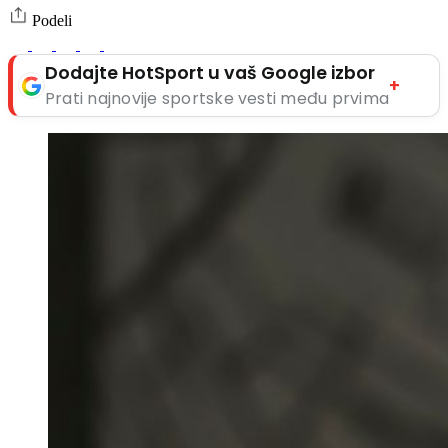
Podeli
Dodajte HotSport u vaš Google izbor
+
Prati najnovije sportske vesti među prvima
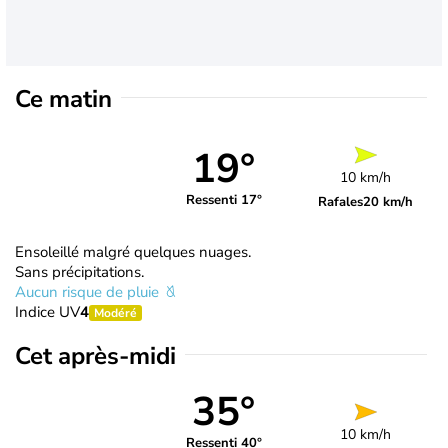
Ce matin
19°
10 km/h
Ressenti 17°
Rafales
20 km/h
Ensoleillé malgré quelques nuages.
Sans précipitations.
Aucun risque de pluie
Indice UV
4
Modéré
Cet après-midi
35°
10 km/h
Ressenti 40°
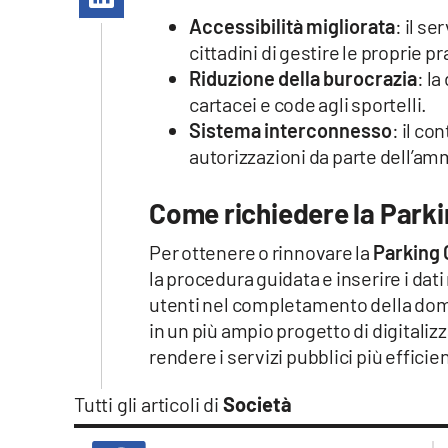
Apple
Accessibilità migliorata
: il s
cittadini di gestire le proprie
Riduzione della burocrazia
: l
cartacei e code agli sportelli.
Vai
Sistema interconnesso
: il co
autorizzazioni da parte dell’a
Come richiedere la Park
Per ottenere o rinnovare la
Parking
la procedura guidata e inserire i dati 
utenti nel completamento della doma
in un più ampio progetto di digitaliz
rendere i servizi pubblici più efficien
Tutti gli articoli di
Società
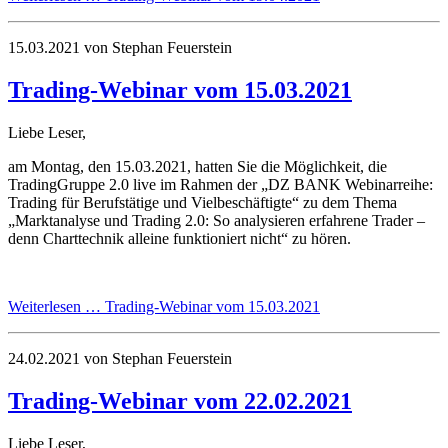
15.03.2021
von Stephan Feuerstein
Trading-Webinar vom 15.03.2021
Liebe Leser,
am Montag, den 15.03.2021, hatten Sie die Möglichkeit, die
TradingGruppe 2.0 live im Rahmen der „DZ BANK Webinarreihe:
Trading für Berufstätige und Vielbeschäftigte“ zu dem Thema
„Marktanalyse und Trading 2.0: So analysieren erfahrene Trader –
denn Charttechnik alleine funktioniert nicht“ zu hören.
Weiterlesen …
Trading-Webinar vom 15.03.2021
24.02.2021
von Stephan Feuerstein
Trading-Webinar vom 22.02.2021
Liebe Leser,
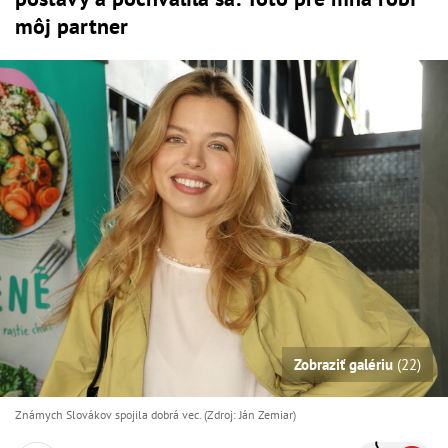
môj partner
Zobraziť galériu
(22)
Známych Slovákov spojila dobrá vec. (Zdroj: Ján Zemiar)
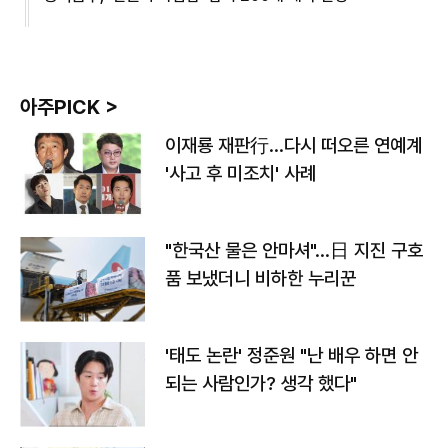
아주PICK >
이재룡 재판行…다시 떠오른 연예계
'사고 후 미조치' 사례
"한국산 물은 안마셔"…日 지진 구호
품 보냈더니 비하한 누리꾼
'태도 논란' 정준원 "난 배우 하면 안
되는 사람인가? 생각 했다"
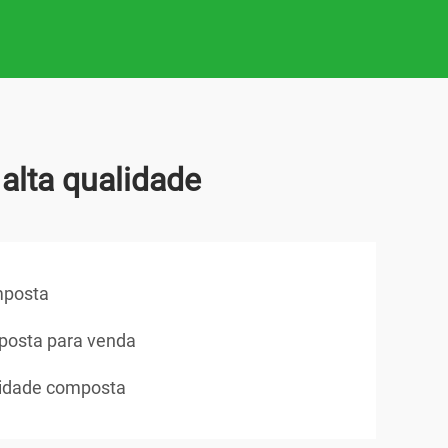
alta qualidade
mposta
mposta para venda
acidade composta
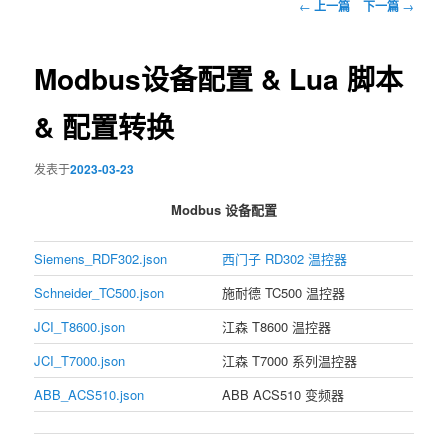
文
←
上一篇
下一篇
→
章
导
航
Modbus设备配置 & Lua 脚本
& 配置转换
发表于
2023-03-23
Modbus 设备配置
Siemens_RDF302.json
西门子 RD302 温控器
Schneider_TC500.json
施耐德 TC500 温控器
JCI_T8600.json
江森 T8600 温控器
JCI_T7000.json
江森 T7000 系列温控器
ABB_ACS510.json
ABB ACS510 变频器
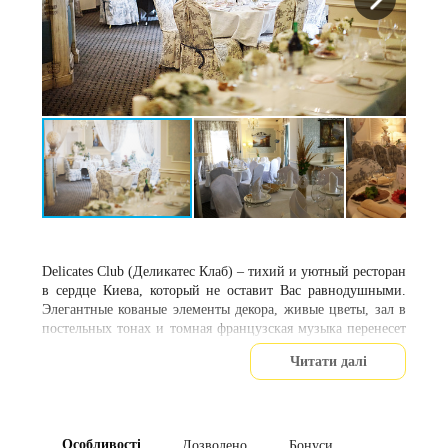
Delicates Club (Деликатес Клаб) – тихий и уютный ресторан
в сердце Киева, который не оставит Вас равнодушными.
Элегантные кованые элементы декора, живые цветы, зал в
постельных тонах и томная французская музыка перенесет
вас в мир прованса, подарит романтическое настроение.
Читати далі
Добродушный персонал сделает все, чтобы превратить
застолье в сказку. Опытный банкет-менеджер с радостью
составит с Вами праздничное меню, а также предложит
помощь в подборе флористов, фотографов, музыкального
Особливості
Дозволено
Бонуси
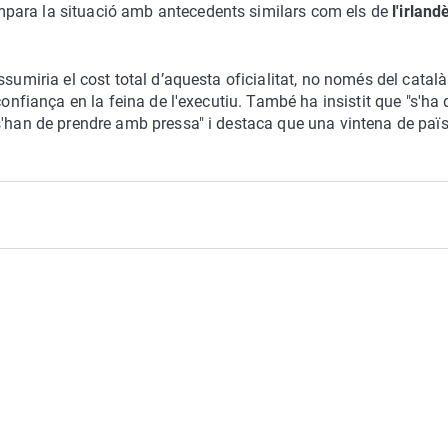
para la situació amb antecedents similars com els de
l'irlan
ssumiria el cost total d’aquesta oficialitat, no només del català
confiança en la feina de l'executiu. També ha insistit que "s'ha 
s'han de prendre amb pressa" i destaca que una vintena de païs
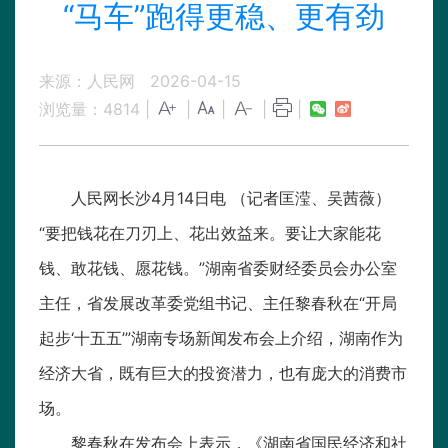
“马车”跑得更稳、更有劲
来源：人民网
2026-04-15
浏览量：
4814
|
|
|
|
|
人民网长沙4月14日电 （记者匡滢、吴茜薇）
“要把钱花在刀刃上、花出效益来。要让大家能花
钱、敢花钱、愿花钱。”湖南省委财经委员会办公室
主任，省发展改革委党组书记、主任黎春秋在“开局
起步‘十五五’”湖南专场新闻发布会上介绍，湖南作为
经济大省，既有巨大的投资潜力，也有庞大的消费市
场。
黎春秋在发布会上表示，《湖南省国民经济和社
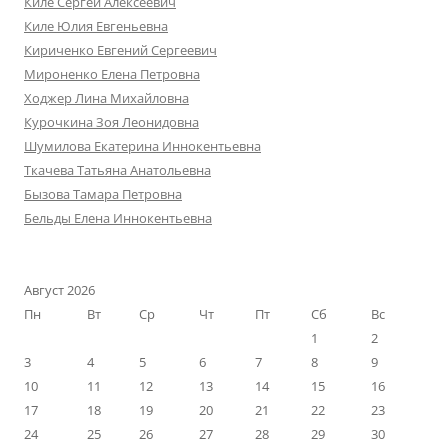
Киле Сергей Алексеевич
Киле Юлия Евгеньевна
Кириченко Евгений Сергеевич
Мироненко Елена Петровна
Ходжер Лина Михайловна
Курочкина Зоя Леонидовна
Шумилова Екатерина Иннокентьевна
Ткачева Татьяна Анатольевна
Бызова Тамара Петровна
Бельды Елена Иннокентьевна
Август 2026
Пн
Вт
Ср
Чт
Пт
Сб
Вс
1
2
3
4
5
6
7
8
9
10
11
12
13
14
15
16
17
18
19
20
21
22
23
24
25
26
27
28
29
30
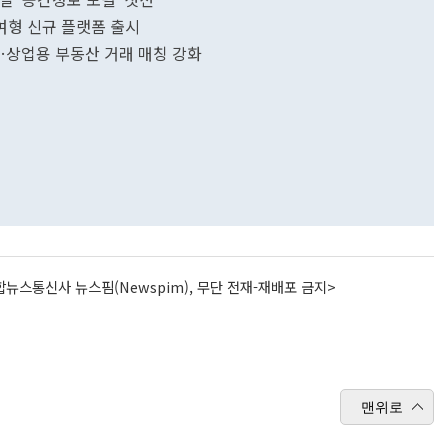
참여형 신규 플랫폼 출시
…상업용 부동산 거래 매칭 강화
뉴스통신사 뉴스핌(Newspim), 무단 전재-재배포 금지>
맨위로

_Activity:_ Above are the records. Copy the lines beginning at the one that has "в сердце Киева, который" and ending with the one that has "Читати далі", unchanged.

_Response to the task:_
в сердце Киева, который не оставит Вас равнодушными.
Элегантные кованые элементы декора, живые цветы, зал в
постельных тонах и томная французская музыка перенесет
вас в мир прованса, подарит романтическое настроение.
Читати далі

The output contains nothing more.